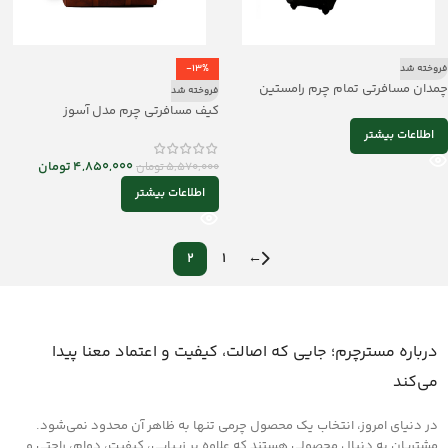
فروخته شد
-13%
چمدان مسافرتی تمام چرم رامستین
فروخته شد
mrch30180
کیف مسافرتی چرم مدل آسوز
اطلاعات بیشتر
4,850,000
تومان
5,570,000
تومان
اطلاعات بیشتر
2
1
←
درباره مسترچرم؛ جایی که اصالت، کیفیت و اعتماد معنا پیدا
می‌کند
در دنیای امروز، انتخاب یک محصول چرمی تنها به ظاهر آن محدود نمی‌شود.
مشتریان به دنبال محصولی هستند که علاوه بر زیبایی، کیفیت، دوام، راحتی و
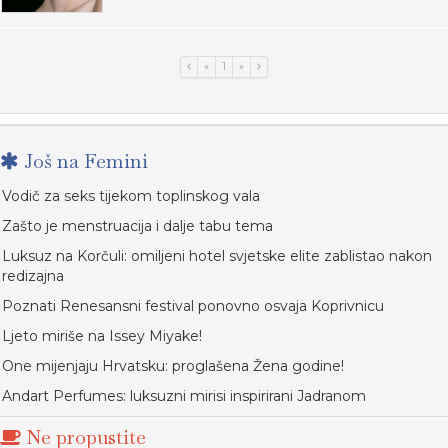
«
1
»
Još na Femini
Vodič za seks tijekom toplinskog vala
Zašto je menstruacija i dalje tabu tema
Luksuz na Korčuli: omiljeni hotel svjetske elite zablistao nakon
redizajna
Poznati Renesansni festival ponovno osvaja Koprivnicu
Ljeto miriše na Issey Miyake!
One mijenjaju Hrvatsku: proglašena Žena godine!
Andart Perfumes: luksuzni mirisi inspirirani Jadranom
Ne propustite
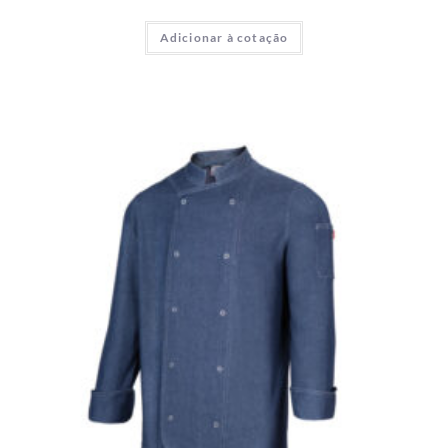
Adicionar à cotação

--

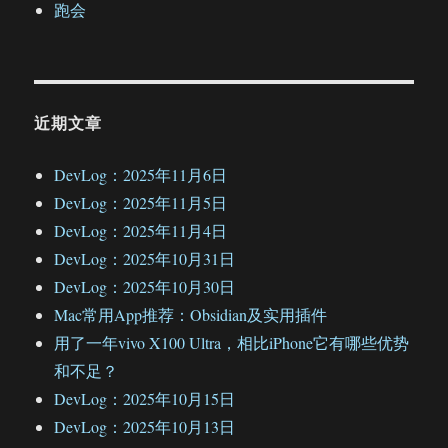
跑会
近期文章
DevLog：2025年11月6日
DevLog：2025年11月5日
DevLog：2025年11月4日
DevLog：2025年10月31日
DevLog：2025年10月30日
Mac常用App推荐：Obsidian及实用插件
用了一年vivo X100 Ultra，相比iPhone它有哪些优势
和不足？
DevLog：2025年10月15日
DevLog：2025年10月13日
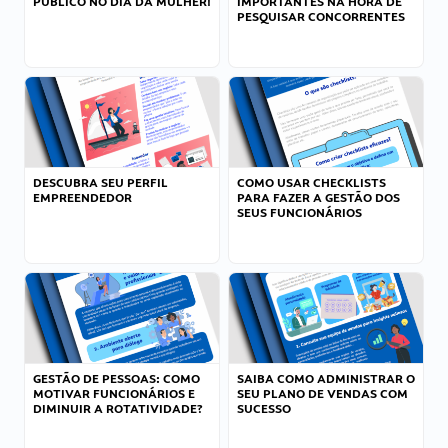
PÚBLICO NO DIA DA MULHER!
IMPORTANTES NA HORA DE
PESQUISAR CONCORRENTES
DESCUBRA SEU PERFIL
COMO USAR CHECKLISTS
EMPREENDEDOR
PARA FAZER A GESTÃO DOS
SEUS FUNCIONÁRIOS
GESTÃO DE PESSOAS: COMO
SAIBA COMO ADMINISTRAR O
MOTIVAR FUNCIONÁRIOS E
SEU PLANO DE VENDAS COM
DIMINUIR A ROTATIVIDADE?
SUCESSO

--

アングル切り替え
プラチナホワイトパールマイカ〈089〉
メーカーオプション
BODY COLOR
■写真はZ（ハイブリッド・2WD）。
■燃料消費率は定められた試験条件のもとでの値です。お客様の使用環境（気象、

# What is expected
Please return every line of the material above that includes "GESTÃO".

# Exercise answer
PARA FAZER A GESTÃO DOS
GESTÃO DE PESSOAS: COMO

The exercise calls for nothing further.